Hoje, dia dos mortos, não fui ao cemitério. Confesso que não visitar os túmulos da minha gente, não adorná-los com flores, não acender velas, tudo isso deu-me a sensação de livrar-me de um incômodo. Para que ativar a memória em relação a situações que envolveram os agora mortos? Para que lembrar-me de que daqui a algum tempo também eu morrerei e farei parte da legião de dentro dos túmulos, isso se não vier a ser cremado?

Ledo engano. Pois não me livrei dos mortos como inicialmente me parecera. Minha mãe foi a primeira que veio me ver, ela tão magra e saliente, tão lutadora e carinhosa. Falou-me sobre coisas de que me havia esquecido e quase levou-me às lágrimas com tanta ternura. Depois apareceram meu pai e meus irmãos. Pelas dez da manhã chegaram os tios dando-me notícia sobre o atraso de meus avós que em breve chegariam.

Por volta do meio-diap toda a família estava na minha casa, com os assuntos de sempre, alegres, festivos. Eram tantos que muitos não tinham onde se sentar. A essa altura eu já me esquecera de que eles estavam todos mortos, tamanha a vivacidade com que falavam e se locomoviam.

Creio que só no meio da tarde começaram a partir.
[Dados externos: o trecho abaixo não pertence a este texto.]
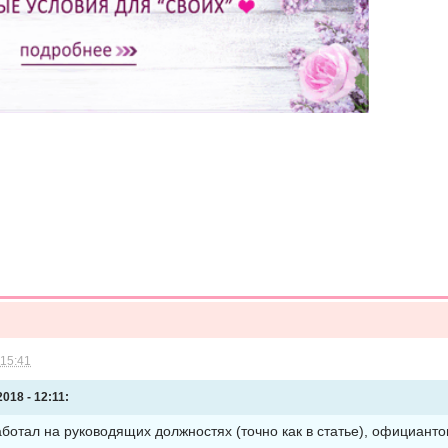
 15:41
018 - 12:11:
отал на руководящих должностях (точно как в статье), официантом 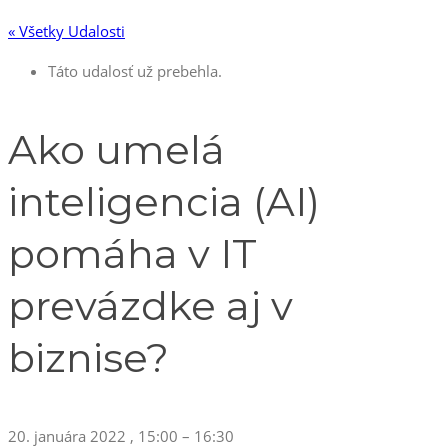
« Všetky Udalosti
Táto udalosť už prebehla.
Ako umelá
inteligencia (AI)
pomáha v IT
prevázdke aj v
biznise?
20. januára 2022
,
15:00
–
16:30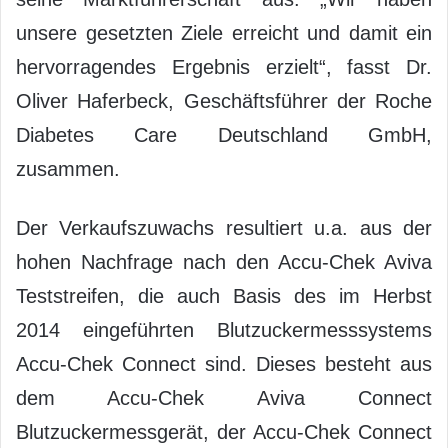
unsere gesetzten Ziele erreicht und damit ein
hervorragendes Ergebnis erzielt“, fasst Dr.
Oliver Haferbeck, Geschäftsführer der Roche
Diabetes Care Deutschland GmbH,
zusammen.
Der Verkaufszuwachs resultiert u.a. aus der
hohen Nachfrage nach den Accu-Chek Aviva
Teststreifen, die auch Basis des im Herbst
2014 eingeführten Blutzuckermesssystems
Accu-Chek Connect sind. Dieses besteht aus
dem Accu-Chek Aviva Connect
Blutzuckermessgerät, der Accu-Chek Connect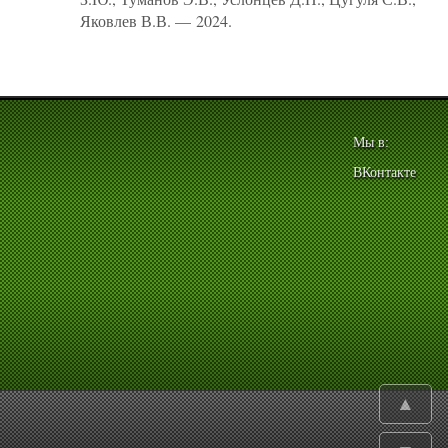
Яковлев В.В. — 2024.
Мы в:
ВКонтакте
▲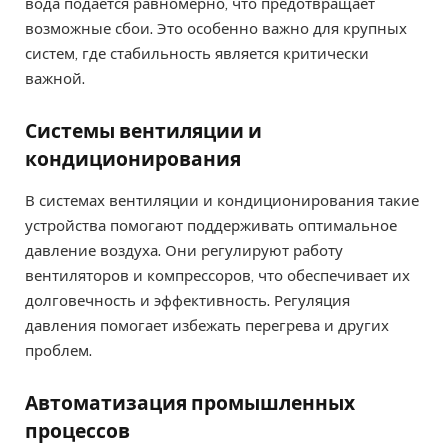
вода подается равномерно, что предотвращает
возможные сбои. Это особенно важно для крупных
систем, где стабильность является критически
важной.
Системы вентиляции и
кондиционирования
В системах вентиляции и кондиционирования такие
устройства помогают поддерживать оптимальное
давление воздуха. Они регулируют работу
вентиляторов и компрессоров, что обеспечивает их
долговечность и эффективность. Регуляция
давления помогает избежать перегрева и других
проблем.
Автоматизация промышленных
процессов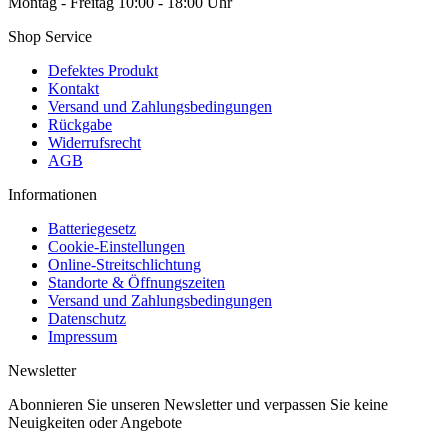
Montag - Freitag 10:00 - 18:00 Uhr
Shop Service
Defektes Produkt
Kontakt
Versand und Zahlungsbedingungen
Rückgabe
Widerrufsrecht
AGB
Informationen
Batteriegesetz
Cookie-Einstellungen
Online-Streitschlichtung
Standorte & Öffnungszeiten
Versand und Zahlungsbedingungen
Datenschutz
Impressum
Newsletter
Abonnieren Sie unseren Newsletter und verpassen Sie keine
Neuigkeiten oder Angebote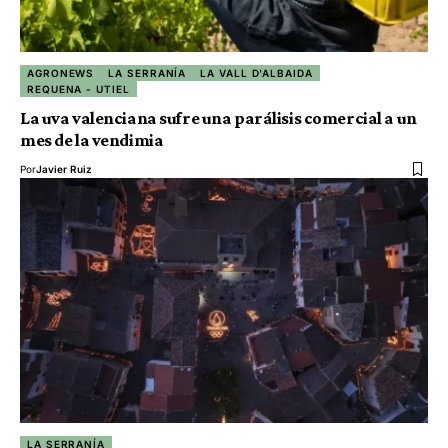
AGRONEWS
LA SERRANÍA
LA VALL D'ALBAIDA
REQUENA - UTIEL
La uva valenciana sufre una parálisis comercial a un
mes de la vendimia
Por
Javier Ruiz
LA SERRANÍA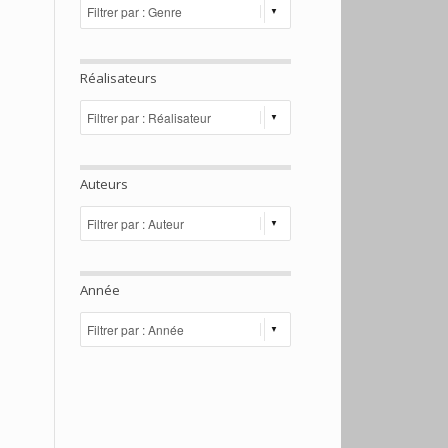
Réalisateurs
Auteurs
Année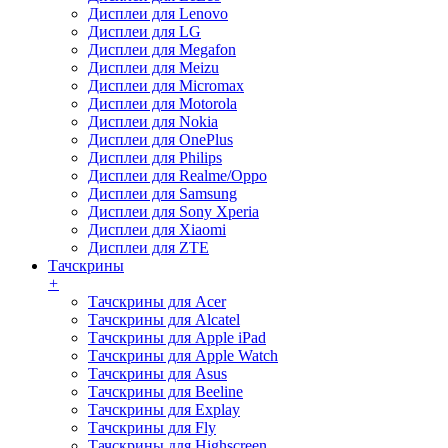
Дисплеи для Lenovo
Дисплеи для LG
Дисплеи для Megafon
Дисплеи для Meizu
Дисплеи для Micromax
Дисплеи для Motorola
Дисплеи для Nokia
Дисплеи для OnePlus
Дисплеи для Philips
Дисплеи для Realme/Oppo
Дисплеи для Samsung
Дисплеи для Sony Xperia
Дисплеи для Xiaomi
Дисплеи для ZTE
Тачскрины
+
Тачскрины для Acer
Тачскрины для Alcatel
Тачскрины для Apple iPad
Тачскрины для Apple Watch
Тачскрины для Asus
Тачскрины для Beeline
Тачскрины для Explay
Тачскрины для Fly
Тачскрины для Highscreen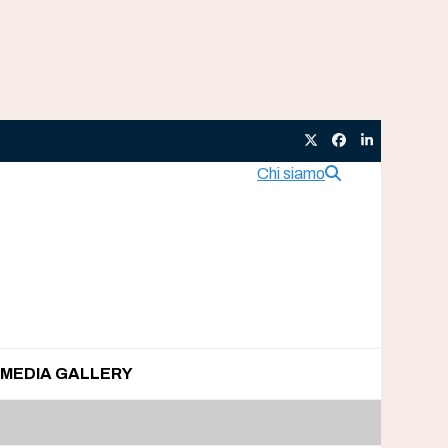
Twitter
Facebook
LinkedIn
Chi siamo
MEDIA GALLERY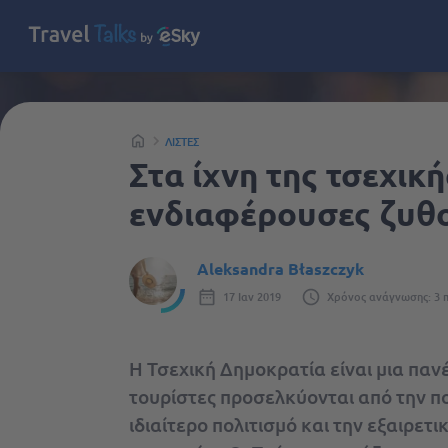
ΛΊΣΤΕΣ
Στα ίχνη της τσεχική
ενδιαφέρουσες ζυθο
Aleksandra Błaszczyk
17 Ιαν 2019
Χρόνος ανάγνωσης: 3 
Η Τσεχική Δημοκρατία είναι μια πα
τουρίστες προσελκύονται από την πο
ιδιαίτερο πολιτισμό και την εξαιρετι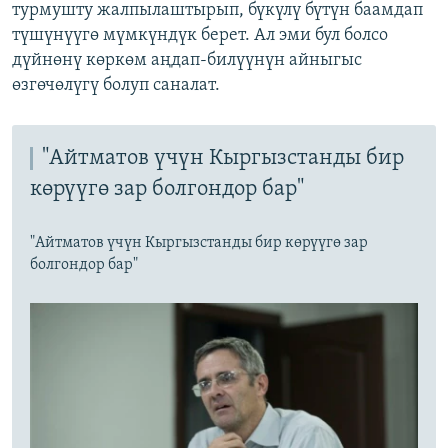
турмушту жалпылаштырып, бүкүлү бүтүн баамдап
түшүнүүгө мүмкүндүк берет. Ал эми бул болсо
дүйнөнү көркөм аңдап-билүүнүн айныгыс
өзгөчөлүгү болуп саналат.
"Айтматов үчүн Кыргызстанды бир
көрүүгө зар болгондор бар"
"Айтматов үчүн Кыргызстанды бир көрүүгө зар
болгондор бар"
Abracei-os um a um, pensando que, afinal, vida e morte não têm limites. Quando o último parente se foi me vi só e reparei que passará horas na mesma poltrona, quase sem me mexer, imerso em longa peregrinação através da minha memória. Então chorei, profundamente, pelas perdas do passado, por toda a gente que ficou para trás e nunca mais verei.